Pantoja:I don’t want to speak for everyone when I say this—but I think I might be—I’m looking forward to coming together again, gathering again, sharing a story side by side, shoulders touching. This is everyone’s greatest hope. I know actors are looking forward to being in front of an audience again and I think audiences are looking to connect with stories on stage again too. After the trying year we’ve all had, a year in which so many have felt physically isolated from their friends and loved ones, I really want SF Shakes’ return to parks to feel like an open hand extended in welcome. I want this play to touch audiences.
SF Shakes: The Mediterranean setting of this play is so prominent, almost a character in itself. Can you talk about how the Eastern Mediterranean will be mapped in your creative vision?

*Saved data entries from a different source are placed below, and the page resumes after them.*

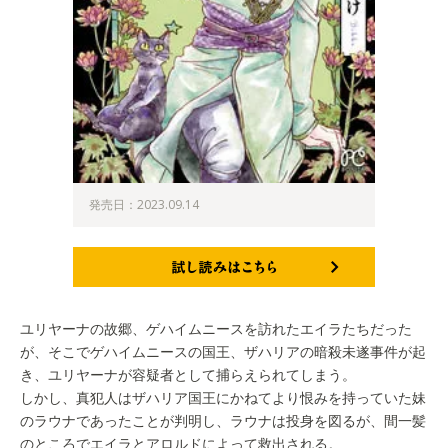
発売日：2023.09.14
試し読みはこちら
ユリヤーナの故郷、ゲハイムニースを訪れたエイラたちだった
が、そこでゲハイムニースの国王、ザハリアの暗殺未遂事件が起
き、ユリヤーナが容疑者として捕らえられてしまう。
しかし、真犯人はザハリア国王にかねてより恨みを持っていた妹
のラウナであったことが判明し、ラウナは投身を図るが、間一髪
のところでエイラとアロルドによって救出される。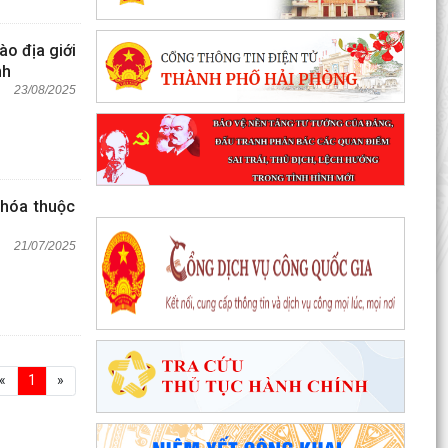
ào địa giới
nh
23/08/2025
 hóa thuộc
21/07/2025
«
1
»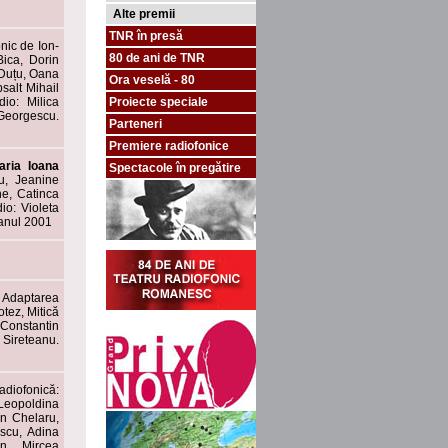
Alte premii
TNR în presă
nic de Ion-
80 de ani de TNR
Bica, Dorin
Duțu, Oana
Ora veselă - 80
salt Mihail
io: Milica
Proiecte speciale
 Georgescu.
Parteneri
Premiere radiofonice
aria Ioana
Spectacole în pregătire
su, Jeanine
e, Catinca
io: Violeta
 anul 2001
. Adaptarea
otez, Mitică
 Constantin
Sireteanu.
adiofonică:
 Leopoldina
on Chelaru,
scu, Adina
n, Mircea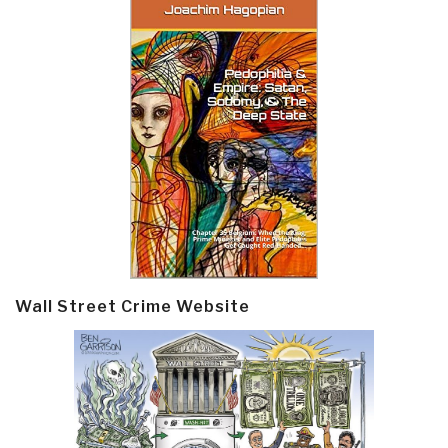
Wall Street Crime Website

Pantoja: Essentially, we have moved the Eastern Mediterranean to the Bay Area. The names of those ancient cities—Ephesus, Tarsus, and so on—will remain the same, but we’ll be doing something of a mashup of the Bay Area and the Mediterranean, what Elizabeth Carter calls a “mirrorverse” that allows the Bay Area to be celebrated. Some of our local clothing styles and Bay Area vibes will play a large part in the look of the play. On top of that, we’ll be doing some in-person filming on location around the Bay Area. If folks are paying attention they will recognize some spots where SF Shakes has performed in the past along with some other local sites. This Pericles will be a love letter to the geography, people, and culture of the Bay Area.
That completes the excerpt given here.